A word-for-word reproduction of the data below is needed, with no pictures in it.
════════════════════
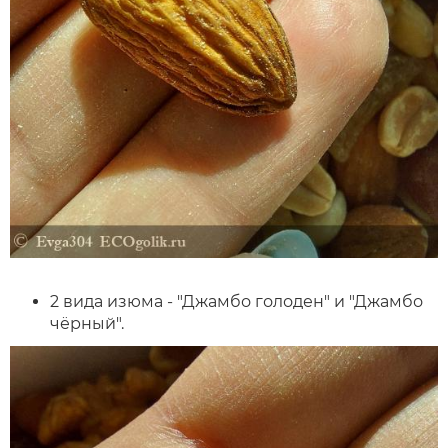
2 вида изюма - "Джамбо голоден" и "Джамбо
чёрный".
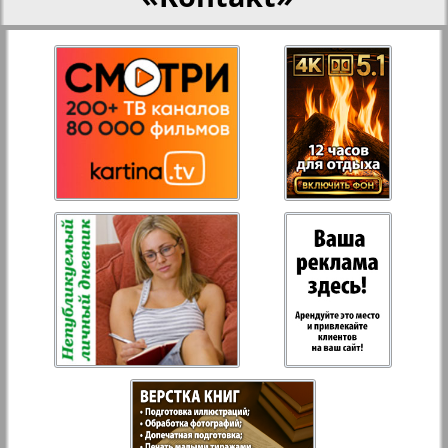
Aussiedlerbote
Rejnskoe vremja
Russkiy Wojazh
Strana
Telegraf NRW
Hristianskaja gazeta
Archiv der auf der Website nicht aktualisierten
Zeitungen und Zeitschriften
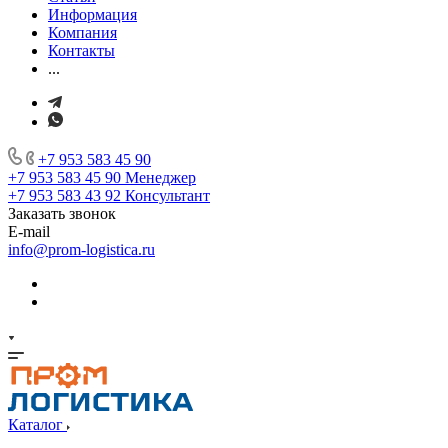
Информация
Компания
Контакты
...
+7 953 583 45 90
+7 953 583 45 90
Менеджер
+7 953 583 43 92
Консультант
Заказать звонок
E-mail
info@prom-logistica.ru
Каталог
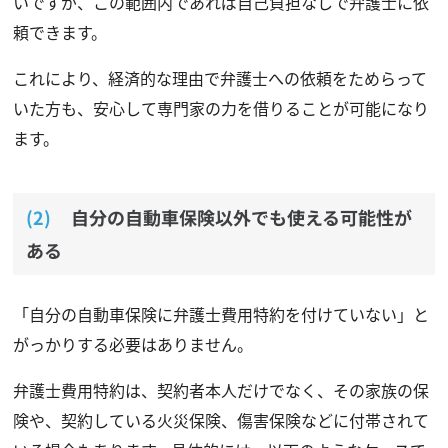
いですが、この範囲内であれば自己負担なしで弁護士に依
頼できます。
これにより、経済的な理由で弁護士への依頼をためらって
いた方も、安心して専門家の力を借りることが可能になり
ます。
自分の自動車保険以外でも使える可能性が
ある
「自分の自動車保険に弁護士費用特約を付けていない」と
がっかりする必要はありません。
弁護士費用特約は、契約者本人だけでなく、その家族の保
険や、契約している火災保険、傷害保険などに付帯されて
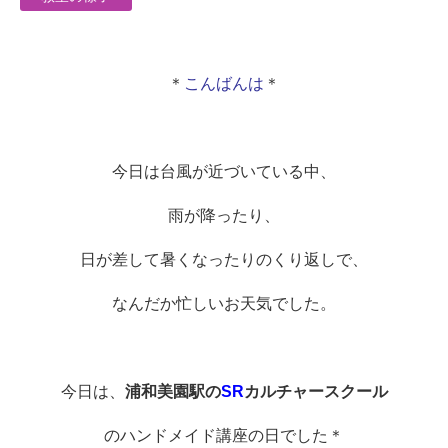
＊
こんばんは
＊
今日は台風が近づいている中、
雨が降ったり、
日が差して暑くなったりのくり返しで、
なんだか忙しいお天気でした。
今日は、
浦和美園駅の
SR
カルチャースクール
のハンドメイド講座の日でした＊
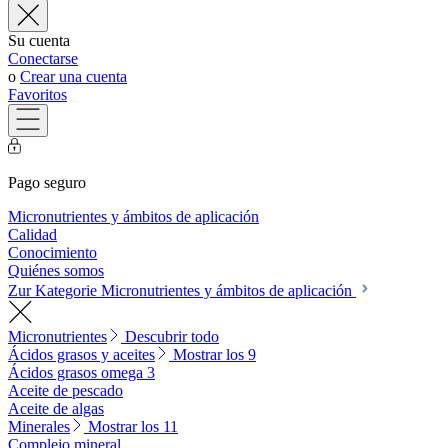
Su cuenta
Conectarse
o
Crear una cuenta
Favoritos
Pago seguro
Micronutrientes y ámbitos de aplicación
Calidad
Conocimiento
Quiénes somos
Zur Kategorie Micronutrientes y ámbitos de aplicación
Micronutrientes
Descubrir todo
Ácidos grasos y aceites
Mostrar los 9
Ácidos grasos omega 3
Aceite de pescado
Aceite de algas
Minerales
Mostrar los 11
Complejo mineral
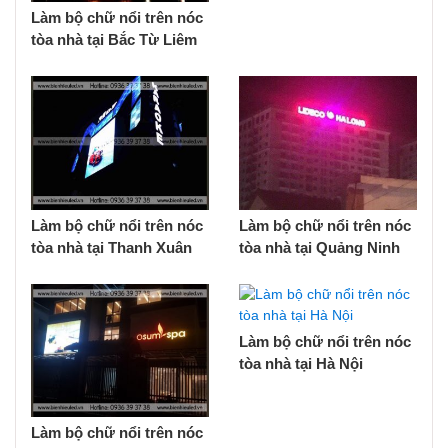
Làm bộ chữ nổi trên nóc
tòa nhà tại Bắc Từ Liêm
Làm bộ chữ nổi trên nóc
Làm bộ chữ nổi trên nóc
tòa nhà tại Thanh Xuân
tòa nhà tại Quảng Ninh
Làm bộ chữ nổi trên nóc
tòa nhà tại Hà Nội
Làm bộ chữ nổi trên nóc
════════════════════
--- Expected answer ---
2 вида изюма - "Джамбо голоден" и "Джамбо
чёрный".
Aussiedlerbote
Rejnskoe vremja
Russkiy Wojazh
Strana
Telegraf NRW
Hristianskaja gazeta
Archiv der auf der Website nicht aktualisierten
Zeitungen und Zeitschriften
Информация
Компания
Контакты
...
+7 953 583 45 90
+7 953 583 45 90
Менеджер
+7 953 583 43 92
Консультант
Заказать звонок
E-mail
info@prom-logistica.ru
Каталог
いですが、この範囲内であれば自己負担なしで弁護士に依
頼できます。
これにより、経済的な理由で弁護士への依頼をためらって
いた方も、安心して専門家の力を借りることが可能になり
ます。
自分の自動車保険以外でも使える可能性が
ある
「自分の自動車保険に弁護士費用特約を付けていない」と
がっかりする必要はありません。
弁護士費用特約は、契約者本人だけでなく、その家族の保
険や、契約している火災保険、傷害保険などに付帯されて
＊
こんばんは
＊
今日は台風が近づいている中、
雨が降ったり、
日が差して暑くなったりのくり返しで、
なんだか忙しいお天気でした。
今日は、
浦和美園駅の
SR
カルチャースクール
のハンドメイド講座の日でした＊
Su cuenta
Conectarse
o
Crear una cuenta
Favoritos
Pago seguro
Micronutrientes y ámbitos de aplicación
Calidad
Conocimiento
Quiénes somos
Zur Kategorie Micronutrientes y ámbitos de aplicación
Micronutrientes
Descubrir todo
Ácidos grasos y aceites
Mostrar los 9
Ácidos grasos omega 3
Aceite de pescado
Aceite de algas
Minerales
Mostrar los 11
Complejo mineral
Làm bộ chữ nổi trên nóc
tòa nhà tại Bắc Từ Liêm
Làm bộ chữ nổi trên nóc
Làm bộ chữ nổi trên nóc
tòa nhà tại Thanh Xuân
tòa nhà tại Quảng Ninh
Làm bộ chữ nổi trên nóc
tòa nhà tại Hà Nội
Làm bộ chữ nổi trên nóc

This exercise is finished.